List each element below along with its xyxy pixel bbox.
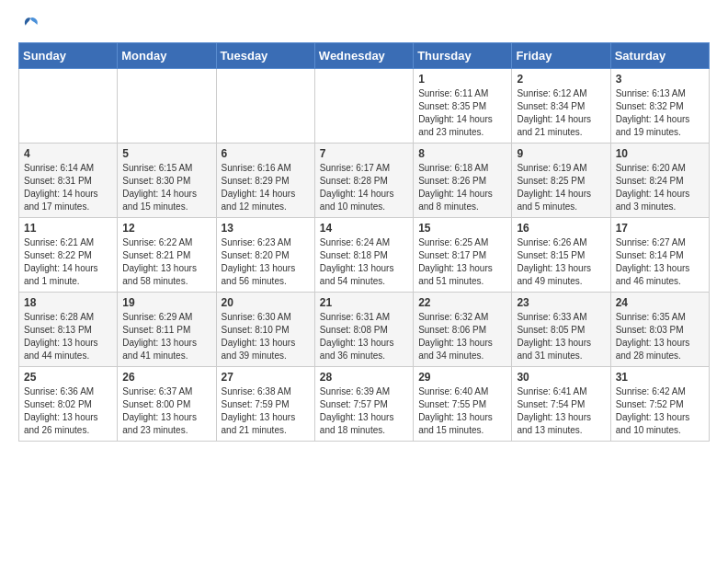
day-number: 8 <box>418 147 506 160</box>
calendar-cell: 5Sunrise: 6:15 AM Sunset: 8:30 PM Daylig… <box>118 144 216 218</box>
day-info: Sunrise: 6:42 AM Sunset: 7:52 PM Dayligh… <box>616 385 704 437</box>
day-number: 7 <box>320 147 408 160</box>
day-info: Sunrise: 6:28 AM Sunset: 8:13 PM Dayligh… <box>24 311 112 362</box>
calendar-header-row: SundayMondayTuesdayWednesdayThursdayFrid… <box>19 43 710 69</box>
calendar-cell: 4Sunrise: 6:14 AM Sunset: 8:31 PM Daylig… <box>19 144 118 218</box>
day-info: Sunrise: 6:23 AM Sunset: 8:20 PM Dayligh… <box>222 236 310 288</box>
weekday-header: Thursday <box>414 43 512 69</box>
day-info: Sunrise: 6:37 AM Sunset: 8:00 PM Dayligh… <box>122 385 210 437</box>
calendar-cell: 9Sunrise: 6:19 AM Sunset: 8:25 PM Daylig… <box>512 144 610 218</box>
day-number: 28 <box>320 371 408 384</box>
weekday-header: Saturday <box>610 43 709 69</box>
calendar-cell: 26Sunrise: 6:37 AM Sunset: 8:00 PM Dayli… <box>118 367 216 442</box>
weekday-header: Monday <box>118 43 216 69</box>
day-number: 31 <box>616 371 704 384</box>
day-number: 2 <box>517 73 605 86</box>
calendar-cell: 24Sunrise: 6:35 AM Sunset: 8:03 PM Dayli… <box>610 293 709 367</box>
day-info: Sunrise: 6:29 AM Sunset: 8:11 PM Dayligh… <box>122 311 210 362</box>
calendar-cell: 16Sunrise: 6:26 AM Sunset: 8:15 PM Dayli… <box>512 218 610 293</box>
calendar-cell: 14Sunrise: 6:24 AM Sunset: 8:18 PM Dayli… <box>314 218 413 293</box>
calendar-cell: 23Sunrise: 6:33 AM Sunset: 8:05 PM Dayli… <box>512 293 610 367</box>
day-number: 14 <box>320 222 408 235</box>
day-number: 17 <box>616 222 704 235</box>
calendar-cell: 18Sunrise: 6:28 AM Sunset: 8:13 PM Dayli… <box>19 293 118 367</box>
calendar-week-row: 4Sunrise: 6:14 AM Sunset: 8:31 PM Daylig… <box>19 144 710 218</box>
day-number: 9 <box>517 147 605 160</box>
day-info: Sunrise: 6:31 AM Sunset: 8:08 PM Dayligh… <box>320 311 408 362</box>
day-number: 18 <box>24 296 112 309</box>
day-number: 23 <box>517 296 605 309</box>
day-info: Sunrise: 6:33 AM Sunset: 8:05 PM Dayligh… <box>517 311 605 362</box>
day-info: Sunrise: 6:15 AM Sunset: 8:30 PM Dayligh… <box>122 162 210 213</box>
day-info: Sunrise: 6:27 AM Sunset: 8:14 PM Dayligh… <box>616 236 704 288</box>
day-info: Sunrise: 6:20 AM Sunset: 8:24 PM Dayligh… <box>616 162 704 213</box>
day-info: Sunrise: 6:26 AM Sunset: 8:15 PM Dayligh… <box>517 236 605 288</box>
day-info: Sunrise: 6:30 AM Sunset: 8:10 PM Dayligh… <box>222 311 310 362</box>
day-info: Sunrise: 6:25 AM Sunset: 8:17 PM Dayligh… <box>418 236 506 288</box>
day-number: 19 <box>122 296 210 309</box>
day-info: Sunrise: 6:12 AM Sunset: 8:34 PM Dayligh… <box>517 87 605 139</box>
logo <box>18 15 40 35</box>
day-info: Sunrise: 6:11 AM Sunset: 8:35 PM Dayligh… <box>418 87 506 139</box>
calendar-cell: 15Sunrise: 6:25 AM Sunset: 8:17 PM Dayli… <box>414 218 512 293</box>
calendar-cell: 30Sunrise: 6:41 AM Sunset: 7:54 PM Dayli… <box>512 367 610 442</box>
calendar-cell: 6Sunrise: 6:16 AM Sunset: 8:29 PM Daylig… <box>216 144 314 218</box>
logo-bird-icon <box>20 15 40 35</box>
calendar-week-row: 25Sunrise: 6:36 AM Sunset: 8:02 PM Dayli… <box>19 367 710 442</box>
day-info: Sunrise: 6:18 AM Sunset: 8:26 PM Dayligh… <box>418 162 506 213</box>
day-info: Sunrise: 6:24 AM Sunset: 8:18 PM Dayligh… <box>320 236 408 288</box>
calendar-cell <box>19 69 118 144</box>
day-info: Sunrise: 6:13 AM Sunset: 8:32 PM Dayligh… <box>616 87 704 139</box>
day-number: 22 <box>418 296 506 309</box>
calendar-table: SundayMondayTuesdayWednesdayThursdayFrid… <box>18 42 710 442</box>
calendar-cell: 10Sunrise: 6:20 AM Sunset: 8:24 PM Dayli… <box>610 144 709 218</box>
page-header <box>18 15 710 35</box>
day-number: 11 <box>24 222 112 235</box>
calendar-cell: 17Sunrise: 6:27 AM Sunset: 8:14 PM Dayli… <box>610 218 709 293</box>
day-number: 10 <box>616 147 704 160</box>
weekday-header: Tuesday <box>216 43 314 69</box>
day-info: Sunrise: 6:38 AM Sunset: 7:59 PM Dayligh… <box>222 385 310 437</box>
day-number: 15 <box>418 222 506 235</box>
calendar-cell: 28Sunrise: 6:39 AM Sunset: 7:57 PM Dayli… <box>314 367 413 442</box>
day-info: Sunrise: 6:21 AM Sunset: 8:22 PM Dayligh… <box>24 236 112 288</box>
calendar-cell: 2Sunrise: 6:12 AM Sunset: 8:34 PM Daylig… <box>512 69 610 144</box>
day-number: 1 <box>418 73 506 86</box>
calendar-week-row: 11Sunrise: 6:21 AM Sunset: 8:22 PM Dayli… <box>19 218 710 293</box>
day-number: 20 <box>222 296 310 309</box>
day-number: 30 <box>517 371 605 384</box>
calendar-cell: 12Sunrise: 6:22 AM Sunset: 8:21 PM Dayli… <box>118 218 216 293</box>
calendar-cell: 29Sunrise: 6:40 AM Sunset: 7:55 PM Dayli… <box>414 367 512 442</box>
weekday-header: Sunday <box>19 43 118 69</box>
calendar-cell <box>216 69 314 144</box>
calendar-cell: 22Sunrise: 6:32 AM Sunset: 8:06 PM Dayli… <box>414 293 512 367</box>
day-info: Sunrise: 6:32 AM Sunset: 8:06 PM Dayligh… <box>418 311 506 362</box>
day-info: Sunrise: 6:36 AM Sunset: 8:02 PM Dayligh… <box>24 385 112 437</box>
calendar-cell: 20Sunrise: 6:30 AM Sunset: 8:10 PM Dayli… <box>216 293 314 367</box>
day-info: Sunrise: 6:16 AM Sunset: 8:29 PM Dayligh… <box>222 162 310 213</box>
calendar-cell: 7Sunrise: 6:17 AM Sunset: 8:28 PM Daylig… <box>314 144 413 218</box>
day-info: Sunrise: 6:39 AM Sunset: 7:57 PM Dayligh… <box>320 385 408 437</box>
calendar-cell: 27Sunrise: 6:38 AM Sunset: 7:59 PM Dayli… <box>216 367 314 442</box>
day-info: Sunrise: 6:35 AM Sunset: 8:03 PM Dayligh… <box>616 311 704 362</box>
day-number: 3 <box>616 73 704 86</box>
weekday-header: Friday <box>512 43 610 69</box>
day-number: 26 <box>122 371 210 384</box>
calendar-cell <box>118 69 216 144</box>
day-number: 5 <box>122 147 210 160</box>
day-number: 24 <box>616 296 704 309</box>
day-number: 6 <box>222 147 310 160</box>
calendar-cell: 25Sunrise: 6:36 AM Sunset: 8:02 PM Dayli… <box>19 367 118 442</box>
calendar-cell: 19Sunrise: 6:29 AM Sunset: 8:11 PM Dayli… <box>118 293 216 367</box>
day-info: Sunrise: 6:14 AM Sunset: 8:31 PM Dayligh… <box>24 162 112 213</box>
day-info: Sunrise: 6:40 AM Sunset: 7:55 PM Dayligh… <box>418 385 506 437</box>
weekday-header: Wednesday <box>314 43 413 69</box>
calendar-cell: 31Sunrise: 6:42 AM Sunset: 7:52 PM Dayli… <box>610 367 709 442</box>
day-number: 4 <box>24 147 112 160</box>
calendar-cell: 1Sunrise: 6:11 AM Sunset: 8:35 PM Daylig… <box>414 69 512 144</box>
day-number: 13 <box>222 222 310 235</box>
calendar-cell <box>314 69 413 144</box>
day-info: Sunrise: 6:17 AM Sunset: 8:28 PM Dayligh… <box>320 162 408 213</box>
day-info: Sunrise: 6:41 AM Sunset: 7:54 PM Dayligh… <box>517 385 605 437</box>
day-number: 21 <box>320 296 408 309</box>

-------

● REQUIRED WORK:
In the records above, find each line with the string "SundayMondayTuesdayWednesdayThursdayFrid" and list it.

● RESPONSE BELOW:
calendar-header-row: SundayMondayTuesdayWednesdayThursdayFrid… <box>19 43 710 69</box>
calendar-table: SundayMondayTuesdayWednesdayThursdayFrid… <box>18 42 710 442</box>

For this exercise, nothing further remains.